I had the chance this week to do something really cool – I was part of a panel for an Intro to Disability Studies class at a local college, where I, along with the other panelists, got to talk about accessibility, disability, ableism, intersectionality, and my personal experiences with all of the above. It was a really great class, and the students were so open and interested and receptive. It also made me a little bit introspective, too, and made me think back on my own college experience, and what’s changed for me since then.
When I went away to college, it was the first time I’d ever spent more than one night away from my parents, and definitely the first time I’d ever had anyone other than my parents help me with my needs. I was only 20 minutes from home, but it really did feel like a different world at times.
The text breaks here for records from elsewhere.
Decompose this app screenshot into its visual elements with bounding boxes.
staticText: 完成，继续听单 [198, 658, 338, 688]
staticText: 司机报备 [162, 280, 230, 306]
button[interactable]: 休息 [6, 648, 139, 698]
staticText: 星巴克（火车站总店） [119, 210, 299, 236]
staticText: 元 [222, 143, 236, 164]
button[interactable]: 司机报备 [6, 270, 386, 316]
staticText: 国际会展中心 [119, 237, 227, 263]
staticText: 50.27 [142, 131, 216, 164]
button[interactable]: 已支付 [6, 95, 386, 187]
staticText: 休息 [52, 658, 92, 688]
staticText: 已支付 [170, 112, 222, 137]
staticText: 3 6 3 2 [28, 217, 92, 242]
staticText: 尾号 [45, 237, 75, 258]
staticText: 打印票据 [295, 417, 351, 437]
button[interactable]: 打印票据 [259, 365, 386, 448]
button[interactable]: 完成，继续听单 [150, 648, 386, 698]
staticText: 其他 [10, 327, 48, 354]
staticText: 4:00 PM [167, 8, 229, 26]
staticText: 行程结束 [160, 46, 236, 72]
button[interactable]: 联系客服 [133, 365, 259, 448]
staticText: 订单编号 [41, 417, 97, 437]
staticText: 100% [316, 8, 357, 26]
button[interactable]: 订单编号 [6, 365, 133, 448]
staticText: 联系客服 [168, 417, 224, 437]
I had to learn, very quickly, how to be in charge of my own care, and how to balance academics, extracurriculars, a social life, and my care needs. It was a lot of new, all at once – when I was also trying to adjust to college-level classes, and to make new friends after mostly having the same group of friends since fourth grade.
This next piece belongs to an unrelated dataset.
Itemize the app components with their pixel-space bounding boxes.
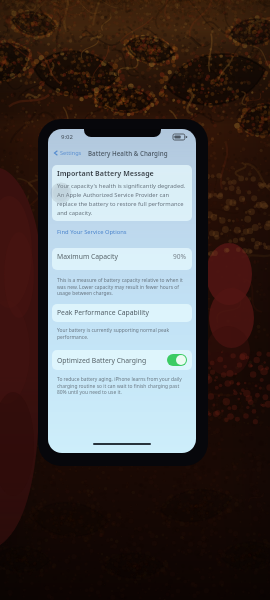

While my college was actually pretty great about accommodating my disability, I was still the only visibly disabled student I ever saw around campus. So, in an effort to fit in – subconsciously or consciously, I’m really not sure anymore! – I tried to downplay my disability and my needs as much as I could. I did make sure to get a private room and bathroom, and things like that – I knew that my physical needs had to be met in that way, those things were unavoidable. I never tried to pretend I wasn’t disabled… but I did try to minimize it. I tried to appear as normal as I possibly could. I didn’t ask for extra time on exams, even though writing things out definitely did take me longer because my muscles are weaker. I didn’t even ask for an accessible desk in lots of my classes! In the big lecture halls that had the little tables that flip up from each chair, I just awkwardly pulled up kind of sideways to one of them and made it work. I wanted people to think that my disability wasn’t a big deal – that I wasn’t someone who made a big deal out of (in)accessibility.
But looking back? I really regret it. I wish I had understood then what I do now – that accommodations like that aren’t to give me anything special; they’re to get me to the same level of functioning that other people are already at. I already struggle enough just by living as a disabled woman in an extremely inaccessible world – I didn’t need to force myself to struggle more by not asking for accommodations that were being willingly offered to me.
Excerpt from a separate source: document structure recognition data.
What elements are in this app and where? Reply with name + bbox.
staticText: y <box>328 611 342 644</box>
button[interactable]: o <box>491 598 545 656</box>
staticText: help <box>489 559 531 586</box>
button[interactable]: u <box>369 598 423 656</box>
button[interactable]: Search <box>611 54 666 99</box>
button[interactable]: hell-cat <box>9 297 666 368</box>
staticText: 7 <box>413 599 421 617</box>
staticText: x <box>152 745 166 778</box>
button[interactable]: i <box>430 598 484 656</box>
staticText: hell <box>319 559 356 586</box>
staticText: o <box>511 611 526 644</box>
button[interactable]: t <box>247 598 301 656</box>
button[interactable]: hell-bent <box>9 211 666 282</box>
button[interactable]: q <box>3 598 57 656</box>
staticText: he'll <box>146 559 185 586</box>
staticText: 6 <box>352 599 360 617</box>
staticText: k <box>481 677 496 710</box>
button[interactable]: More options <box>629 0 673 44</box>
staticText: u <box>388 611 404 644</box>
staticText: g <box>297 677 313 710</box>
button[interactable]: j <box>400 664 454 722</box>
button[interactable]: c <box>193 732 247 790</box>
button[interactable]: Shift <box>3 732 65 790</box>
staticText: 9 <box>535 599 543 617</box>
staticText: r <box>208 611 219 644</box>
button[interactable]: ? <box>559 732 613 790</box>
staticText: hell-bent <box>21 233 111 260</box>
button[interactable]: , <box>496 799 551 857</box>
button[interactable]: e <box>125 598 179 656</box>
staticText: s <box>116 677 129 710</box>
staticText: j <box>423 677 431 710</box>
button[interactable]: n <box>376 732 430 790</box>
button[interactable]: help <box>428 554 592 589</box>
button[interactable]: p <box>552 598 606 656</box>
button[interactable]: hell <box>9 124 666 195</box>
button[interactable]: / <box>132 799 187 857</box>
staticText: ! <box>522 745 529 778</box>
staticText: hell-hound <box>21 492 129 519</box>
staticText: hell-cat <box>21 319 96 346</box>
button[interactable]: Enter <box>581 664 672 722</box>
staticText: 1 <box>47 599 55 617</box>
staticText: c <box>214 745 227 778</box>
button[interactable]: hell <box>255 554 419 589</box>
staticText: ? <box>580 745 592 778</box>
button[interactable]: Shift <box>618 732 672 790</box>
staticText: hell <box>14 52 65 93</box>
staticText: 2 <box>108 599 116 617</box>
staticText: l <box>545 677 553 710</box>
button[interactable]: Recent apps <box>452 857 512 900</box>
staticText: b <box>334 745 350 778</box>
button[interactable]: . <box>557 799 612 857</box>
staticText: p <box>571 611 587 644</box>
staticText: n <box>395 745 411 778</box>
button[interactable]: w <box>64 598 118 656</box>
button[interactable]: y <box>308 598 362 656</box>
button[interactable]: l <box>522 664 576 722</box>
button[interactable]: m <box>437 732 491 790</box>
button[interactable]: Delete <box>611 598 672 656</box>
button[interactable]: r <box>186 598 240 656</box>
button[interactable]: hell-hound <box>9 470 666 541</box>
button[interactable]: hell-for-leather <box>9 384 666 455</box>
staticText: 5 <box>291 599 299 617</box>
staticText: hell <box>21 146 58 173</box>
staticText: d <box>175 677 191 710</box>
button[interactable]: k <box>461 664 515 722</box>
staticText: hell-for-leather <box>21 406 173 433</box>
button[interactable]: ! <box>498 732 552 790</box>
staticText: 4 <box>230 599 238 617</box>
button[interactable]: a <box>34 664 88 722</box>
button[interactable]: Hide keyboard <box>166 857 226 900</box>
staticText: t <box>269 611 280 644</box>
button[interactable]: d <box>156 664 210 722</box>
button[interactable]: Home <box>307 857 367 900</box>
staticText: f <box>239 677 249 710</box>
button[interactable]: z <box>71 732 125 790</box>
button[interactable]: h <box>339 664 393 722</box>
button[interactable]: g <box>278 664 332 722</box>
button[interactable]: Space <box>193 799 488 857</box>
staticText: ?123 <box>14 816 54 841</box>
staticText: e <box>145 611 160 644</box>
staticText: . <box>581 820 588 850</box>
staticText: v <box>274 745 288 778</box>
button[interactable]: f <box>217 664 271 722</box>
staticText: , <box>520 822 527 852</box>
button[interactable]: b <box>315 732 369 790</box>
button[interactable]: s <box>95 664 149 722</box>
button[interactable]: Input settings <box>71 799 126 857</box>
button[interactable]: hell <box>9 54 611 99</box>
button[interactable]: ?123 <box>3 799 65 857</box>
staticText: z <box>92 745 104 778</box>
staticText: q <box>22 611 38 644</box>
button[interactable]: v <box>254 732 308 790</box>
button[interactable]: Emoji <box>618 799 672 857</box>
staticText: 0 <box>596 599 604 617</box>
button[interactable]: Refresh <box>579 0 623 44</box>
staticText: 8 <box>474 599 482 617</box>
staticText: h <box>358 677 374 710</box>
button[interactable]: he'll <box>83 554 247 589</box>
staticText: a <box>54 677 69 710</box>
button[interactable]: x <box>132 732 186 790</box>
It took years (and definitely didn’t happen all at once, there was no lightbulb moment), but the me of today is so much more willing to be open and upfront about my needs. I’ll ask to not having any meetings before 10 am, because getting ready in the morning is a time-consuming process for me. And I advocate, where I can, for increased accessibility – for me, and for the community as a whole. I’ve talked about bathroom accessibility in speaking engagements before! Obviously, there are still things about my life that I like to keep private, but I’m definitely not trying to hide my needs anymore.
Now, I’m so much more open, comfortable, and accepting of my disability. And I don’t think 18-year-old college freshman me would ever believe that 17 years later, I’d be sharing so candidly about my life – and that I’d actually be happy and excited to do it. It really feels like growth.